Passinho

O Passinho ou Passinho do Romano é um estilo de dança que nasceu no Jardim Romano, na região de São Miguel Paulista na cidade de São Paulo, a partir de uma ideia criada por Magrão, que morava na Zona Leste de São Paulo.

A dança, consiste basicamente em passos leves, com suaves utilizações de saltos, braços livres com uso de break, dubstep, passos de robô e o próprio funk. Ganhou força na comunidade e rapidamente se popularizou, conquistando a zona leste e outras regiões da capital e do interior do estado. Tendo como base o funk, popular em todo o país e trazendo um jeito próprio de dançar, o Passinho, hoje, já tem mais de duzentos mil vídeos lançados.

Magrão não se contentou como os demais jovens da região nos bailes funk locais. Usava ritmos como o black e o forró, além de “passos de robô” para criar sua própria dança.

Numa homenagem, feita por seus amigos, foi lançada uma música falando sobre o Passinho, e mais tarde um videoclipe. O ritmo se popularizou na comunidade e passou a se chamar “Passinho do Romano”. Em pouco tempo, outros MC's perceberam o sucesso da dança e sua grande aceitação na comunidade, além dos passos de fácil execução.

Funk

A dança tem como base o funk,[1] surgido no Rio de Janeiro, atualmente é um ritmo ouvido em todo Brasil. O ritmo caracteriza-se pela batida marcante e pela letra, que em muitos casos, retrata a realidade vivida em comunidades de baixa renda. Esse estilo de expressão artística vem sendo incorporado como cultura regional, não só no Rio de Janeiro e em São Paulo, como em várias regiões do Brasil. Tal como outras danças e ritmos construídos nas periferias, o funk é o reflexo do cotidiano vivenciado nos subúrbios das cidades. Ainda assim o funk é por muitos considerado uma forma de arte não construtiva e pouco valorizada.

Da zona leste de São Paulo para o Brasil

Como manifestação cultural periférica, o Passinho do Romano teve seu reconhecimento, caindo facilmente no gosto popular de outros jovens que frequentam bailes pela cidade. E o número crescente no YouTube de jovens dançando (sendo o mais conhecido deles, Pedro Filipe De Jesus Dias) e tentando se aprimorar na dança, só fez crescer o interesse pelo ritmo. Nascendo, assim, as “Batalhas do Passinho do Romano” que são campeonatos de dança, onde jurados e o próprio público definem os campeões. Um exemplo são as duas edições que ocorreram no CEU Três Pontes, no próprio bairro de Jardim Romano, onde nasceu a dança. Além de uma edição promovida pela Fábrica de Cultura, unidade Itaim Paulista, onde setenta jovens disputavam, entre si, batalhas a solo de 45 segundos. O campeão ganharia um vídeo produzido pelos produtores das Fábricas de Cultura. Fortalecendo, assim, o Movimento do funk e confirmando a força do Passinho do Romano na zona leste, e a curto prazo, em toda a cidade.

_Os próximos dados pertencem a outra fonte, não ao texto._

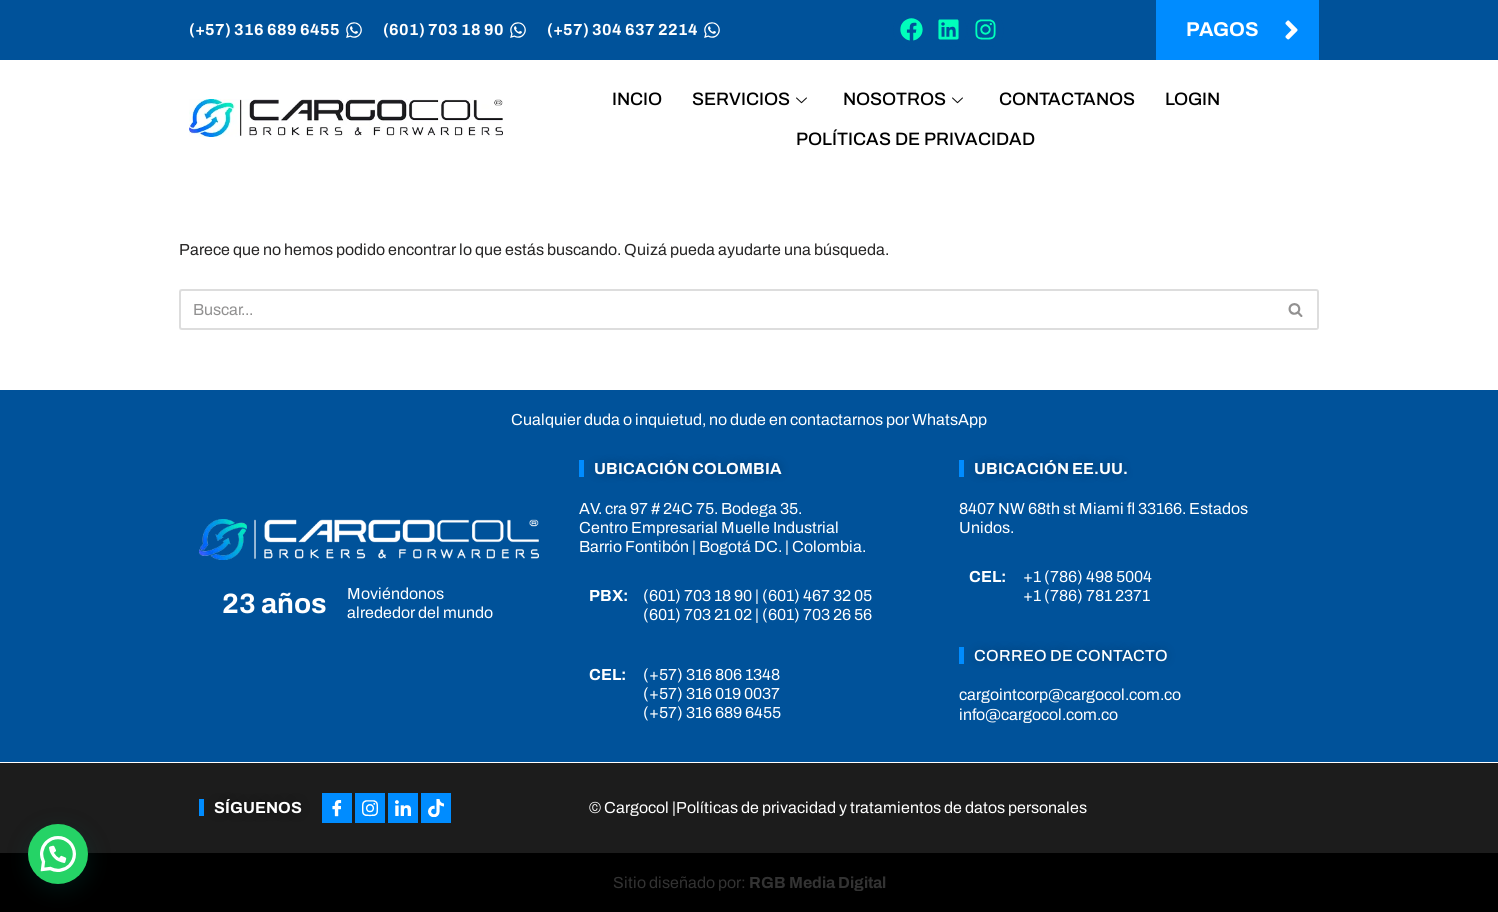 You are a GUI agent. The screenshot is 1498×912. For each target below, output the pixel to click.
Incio (637, 99)
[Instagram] (370, 808)
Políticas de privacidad (915, 139)
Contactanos (1067, 99)
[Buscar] (726, 309)
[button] (58, 854)
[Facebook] (337, 808)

Uma manifestação de cultura

Rodrigo inventou uma homenagem, que surgiu de um luto entre amigos, uma brincadeira que foi disseminada. O passinho do romano em pouco tempo ganhou forma e destaque. Inicialmente entre os próprios jovens, nas redes sociais, E mais tarde entre várias regiões da cidade, TV,[2] jornais,[3]. Hoje, é já pode ser considerado uma manifestação cultural vinda da zona leste de São Paulo, onde através da dança, se divulgou, por toda a cidade, parte da identidade daquela zona. Com características próprias de uma região onde o funk é fortemente difundido, e uma dança que tem um grande foco na liberdade de criação, sem a cristalização que outras danças exigem em seus passos. Além da expressão, de um jeito muito próprio e alegre, marca toda a identidade cultural da periferia, que virou uma mania não só na cidade de São Paulo como também em outras regiões.

Ou seja, o Passinho do Romano é uma manifestação de cultura, vinda da Zona Leste da cidade de São Paulo, e se espalhou para a toda a cidade, podendo chegar facilmente no restante do país. Em 2018, Câmara Municipal do Rio de Janeiro aprovou o projeto da vereadora Verônica Costa que definiu o passinho como "Patrimônio Cultural Imaterial do povo carioca"[4] e em 2024, foi declarado Patrimônio Cultural Imaterial do Estado do Rio de Janeiro.[5]

Passinho de BH

Tipo de passinho surgido em Belo Horizonte, Minas Gerais, é derivado do passinho de Miami, inspirado em Miami bass e electro, dois estilos de música eletrônica que deram origem ao funk carioca.[6]